Psyche

Opening: Carroll / Fletcher

November 2012

Three channel HD video installation, monitors, sound

8 minutes 58 seconds

Director: John Akomfrah

Producers: Lina Gopaul and David Lawson

In Psyche, John Akomfrah blends fragments taken from seminal films that have influenced him, including Kenneth Macpherson’s Borderline; Kevin Brownlow & Andrew Mollo’s Winstanley; Carl Theodor Dreyer’s The Passion of Joan of Arc; Danièle Huillet and Jean-Marie Straub’s The Chronicle of Anna Magdalena Bach; Sergei M. Eisenstein’s Qué viva México! and Battleship Potemkin, and Peter Watkin’s Culloden.
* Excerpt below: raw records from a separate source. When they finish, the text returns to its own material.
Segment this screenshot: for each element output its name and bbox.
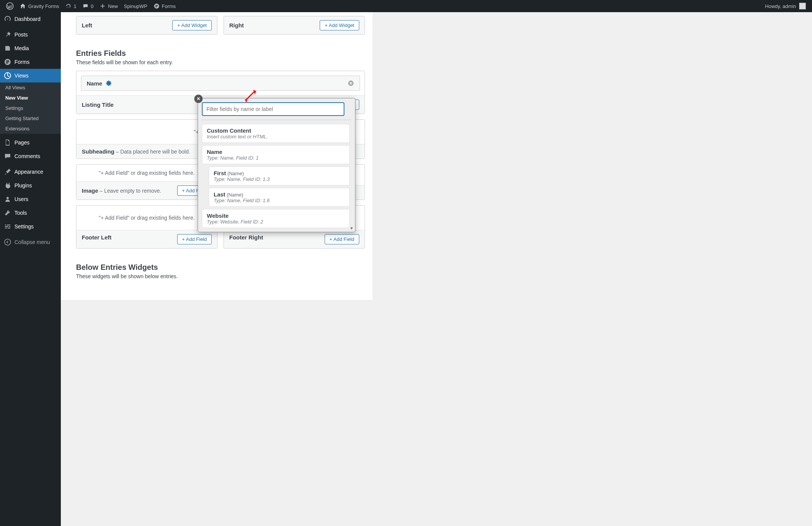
menu-pages[interactable]: Pages [0,136,61,149]
svg-point-12 [5,239,11,245]
pages-icon [4,139,11,146]
menu-settings[interactable]: Settings [0,220,61,233]
svg-rect-3 [155,6,157,6]
howdy-label: Howdy, admin [765,3,796,9]
svg-rect-7 [6,60,9,61]
wrench-icon [4,209,11,217]
collapse-menu[interactable]: Collapse menu [0,235,61,249]
footer-right-label: Footer Right [229,234,263,241]
gear-icon[interactable] [105,80,112,87]
list-item[interactable]: First (Name) Type: Name, Field ID: 1.3 [209,166,350,185]
footer-left-box: "+ Add Field" or drag existing fields he… [76,205,217,249]
admin-bar: Gravity Forms 1 0 New SpinupWP [0,0,812,12]
admin-menu: Dashboard Posts Media Forms Views All Vi… [0,12,61,300]
forms-icon [154,3,160,9]
list-item[interactable]: Last (Name) Type: Name, Field ID: 1.6 [209,188,350,207]
image-box: "+ Add Field" or drag existing fields he… [76,164,217,200]
brush-icon [4,168,11,176]
views-icon [4,72,11,79]
entries-desc: These fields will be shown for each entr… [76,59,365,65]
menu-forms[interactable]: Forms [0,55,61,69]
filter-input[interactable] [202,102,344,116]
drop-area-fl[interactable]: "+ Add Field" or drag existing fields he… [76,206,217,230]
below-desc: These widgets will be shown below entrie… [76,273,365,279]
add-widget-right[interactable]: + Add Widget [320,20,359,30]
menu-views[interactable]: Views [0,69,61,82]
pin-icon [4,31,11,38]
close-icon[interactable]: ✕ [194,95,203,103]
below-title: Below Entries Widgets [76,263,365,272]
menu-tools[interactable]: Tools [0,206,61,220]
menu-appearance[interactable]: Appearance [0,165,61,179]
menu-media[interactable]: Media [0,41,61,55]
listing-title-label: Listing Title [82,101,114,108]
user-icon [4,195,11,203]
dashboard-icon [4,15,11,23]
new-label: New [108,3,118,9]
field-name-label: Name [87,80,102,87]
image-label: Image [82,187,98,194]
home-icon [20,3,26,9]
svg-point-11 [6,197,9,199]
submenu-settings[interactable]: Settings [0,103,61,113]
entries-title: Entries Fields [76,49,365,58]
list-item[interactable]: Name Type: Name, Field ID: 1 [202,145,350,164]
widget-right: Right + Add Widget [224,16,365,35]
widget-left-title: Left [82,22,92,29]
widget-left: Left + Add Widget [76,16,217,35]
new-content[interactable]: New [97,0,121,12]
collapse-icon [4,238,11,246]
subheading-label: Subheading [82,148,114,155]
widget-right-title: Right [229,22,244,29]
media-icon [4,44,11,52]
svg-point-5 [6,47,7,48]
site-name[interactable]: Gravity Forms [17,0,62,12]
drop-area-image[interactable]: "+ Add Field" or drag existing fields he… [76,165,217,181]
comments[interactable]: 0 [79,0,97,12]
subheading-desc: – Data placed here will be bold. [114,149,190,155]
submenu-new-view[interactable]: New View [0,93,61,103]
add-field-footer-right[interactable]: + Add Field [325,234,359,244]
svg-rect-9 [6,63,8,63]
forms-link[interactable]: Forms [151,0,179,12]
update-icon [65,3,71,9]
list-item[interactable]: Custom Content Insert custom text or HTM… [202,124,350,143]
svg-rect-8 [6,62,9,62]
menu-posts[interactable]: Posts [0,28,61,41]
add-widget-left[interactable]: + Add Widget [172,20,212,30]
plus-icon [100,3,106,9]
spinupwp[interactable]: SpinupWP [121,0,150,12]
field-list[interactable]: Custom Content Insert custom text or HTM… [202,124,351,228]
remove-field-icon[interactable] [347,80,354,87]
submenu-getting-started[interactable]: Getting Started [0,113,61,124]
wp-logo[interactable] [3,0,17,12]
chevron-down-icon[interactable]: ▼ [350,226,354,230]
forms-menu-icon [4,58,11,66]
menu-plugins[interactable]: Plugins [0,179,61,192]
submenu-all-views[interactable]: All Views [0,82,61,93]
image-desc: – Leave empty to remove. [98,188,161,194]
svg-rect-4 [155,7,157,8]
configured-field-name[interactable]: Name [81,76,360,91]
menu-comments[interactable]: Comments [0,149,61,163]
menu-dashboard[interactable]: Dashboard [0,12,61,26]
svg-rect-2 [155,5,157,6]
menu-users[interactable]: Users [0,192,61,206]
updates-count: 1 [74,3,76,9]
add-field-footer-left[interactable]: + Add Field [177,234,212,244]
avatar [799,3,806,10]
plug-icon [4,182,11,189]
footer-left-label: Footer Left [82,234,111,241]
site-name-label: Gravity Forms [28,3,59,9]
comment-icon [82,3,89,9]
comments-menu-icon [4,152,11,160]
submenu-extensions[interactable]: Extensions [0,124,61,134]
comments-count: 0 [91,3,94,9]
sliders-icon [4,223,11,230]
views-submenu: All Views New View Settings Getting Star… [0,82,61,134]
updates[interactable]: 1 [62,0,79,12]
field-picker-popup: ✕ Custom Content Insert custom text or H… [198,98,355,232]
list-item[interactable]: Website Type: Website, Field ID: 2 [202,209,350,228]
my-account[interactable]: Howdy, admin [762,0,809,12]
Whilst Psyche pays homage to these films, it also creates an archival study of the genre’s patterns and conventions, presenting them as paradigms of broader systems of representation.

Shots including Renée Jeanne Falconetti’s rapturously pained face of a dead 17th-century soldier’s bruised and the open-eyed visage of the woman and child looking up at the soldiers on the steps in Battleship Potemkin underline the importance of the filmic face to convey history. “From the face will come the truth of the event,” reads one of the work’s titles, and finally: “With the face you will meet paradise.”